LivingTravelEnglish Heritage Overseas Visitor Pass: How to Get the...

English Heritage Overseas Visitor Pass: How to Get the Most Out of It

The English Heritage Foreign Visitor Pass makes deciding what to see and how much to spend on historic site tickets easy – and much cheaper than buying tickets from one site at a time

This discount pass for free unlimited access to an edited selection of over 100 of the best English Heritage sites is the kind of bargain visitor, whether beginner or veteran, not to be missed. And what is that? Don’t you live in the UK? Luckily, this pass is only available to foreign visitors.

Here’s what it’s all about and how to use it:

There is so much to see and do

Even edited, the selection of English Heritage sites to visit is staggering. They include castles, abbeys, Roman ruins, and prehistoric monuments, as well as several homes of important figures in the history of science, politics, and the arts. These are just a few:

  • Battle Abbey and the 1066 Battle of Hasting battlefield with its fabulous new visitor center
  • Stonehenge
  • Down House, the home of Charles Darwin, in Kent
  • Tintagel Castle, connected by legend to King Arthur
  • Whitby Abbey – where Count Dracula landed
  • Hadrian’s Wall: the northern frontier of the Roman empire
  • Lindisfarne Priory on Holy Island

A brochure that comes with the pass lists all the sites that are included, along with opening times and locations. But you can get a good idea ahead of time with the Foreign Visitors Pass Map, posted online.

Great value for money

The provisions of the English Heritage Pass are particularly generous. It is available in 9 and 16 day versions for:

  • Single adults
  • Families , including two adults and up to four other family members under the age of 19 living in the same household. Children under 5 years old are free.
  • Two Adults – An unusual, money-saving option not often offered.

Prices start at £ 31 for a 9-day single adult pass, and go up to £ 69 for a 16-day family pass.

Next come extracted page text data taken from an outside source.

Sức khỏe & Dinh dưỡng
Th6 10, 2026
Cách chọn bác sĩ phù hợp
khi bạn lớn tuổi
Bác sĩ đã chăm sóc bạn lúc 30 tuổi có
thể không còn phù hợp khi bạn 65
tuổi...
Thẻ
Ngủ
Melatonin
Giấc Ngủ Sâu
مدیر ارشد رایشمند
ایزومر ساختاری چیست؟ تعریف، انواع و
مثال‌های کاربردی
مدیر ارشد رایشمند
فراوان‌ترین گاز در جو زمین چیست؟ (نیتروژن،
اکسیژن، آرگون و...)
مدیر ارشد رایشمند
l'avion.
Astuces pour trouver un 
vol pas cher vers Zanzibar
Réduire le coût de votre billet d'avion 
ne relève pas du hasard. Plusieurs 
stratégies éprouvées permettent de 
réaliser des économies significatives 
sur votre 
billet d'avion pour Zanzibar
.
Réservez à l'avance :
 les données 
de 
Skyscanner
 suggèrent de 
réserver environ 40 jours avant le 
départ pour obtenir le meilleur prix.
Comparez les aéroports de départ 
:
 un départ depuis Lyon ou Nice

The time period of the pass begins the first day you use it and lasts for 9 or 16 days in a row. The English Heritage Foreign Visitor Pass is paid only if you visit only three sites. And the more places you visit, the more you save.

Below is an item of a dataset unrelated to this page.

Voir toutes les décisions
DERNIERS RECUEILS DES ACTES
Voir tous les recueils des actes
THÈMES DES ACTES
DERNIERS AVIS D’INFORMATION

What else comes with the pass?

In addition to free and unlimited entry to more than 100 historical attractions, many of them iconic sites, the pass also includes:

  • Free or reduced-price entry to hundreds of special events, such as jousts and re-enactments
  • Free 280-page color keepsake guide including maps and information on 300 other free sites cared for by English Heritage

How to get the most out of it

  • Make Sure It’s Really For You – If you’re interested in fabulous homes furnished with notable art collections, the English Heritage Pass may be right for you if your visit will take you close to furnished and decorated properties. Many English heritage properties are ruined castles, historic battlefields with visitor centers, and prehistoric sites such as Stonehenge. This is a pass for anyone interested in history, archeology, architecture, and gardens. There are some important exceptions, of course. Apsley House, the former home of the Duke of Wellington in the heart of London, has bright interiors and a large collection of paintings. Chiswick House and Marble Hill House are sumptuously furnished. As a general rule, castles will be mostly ruins with visitor and exhibition centers, houses can be fully or partially furnished.
  • Group your visits into geographic groups : English roads are slow and often winding. It may take about twice as long as the distance in miles might suggest. And the 9 or 16 days that the pass lasts are consecutive days that start the first time you use the pass. To best accommodate yourself, try to keep the sites you visit relatively close to each other. Then move to another area and do the same.
  • Check Opening Hours Carefully At some sites, opening hours are limited to a few days a week or a few hours every day. Sometimes you can visit the gardens and gardens at any time, but you can only access the interiors at specific times. Marble Hill House, for example, an elegant Palladian mansion by the Thames in Twickenham once owned by a king’s mistress, is only open on Saturdays and Sundays, and then only for guided tours. So check all of this before planning your itinerary or you could look at a site that is closed when you arrive.

The first time you use the pass

The pass is non-transferable and you must present proof of your identity the first time you use it. You will also need to provide proof that you actually live abroad, so please bring an official document with your non-UK address.

How to buy it

The pass is available online from the English Heritage website. Please save your confirmation email as you will need it to collect your pass. You collect your pass when you arrive in the UK from any English Heritage site. Bring your proof of purchase email, the credit card you used, and proof of your foreign address and you’re good to go, or as the English say, “Bob is your uncle!”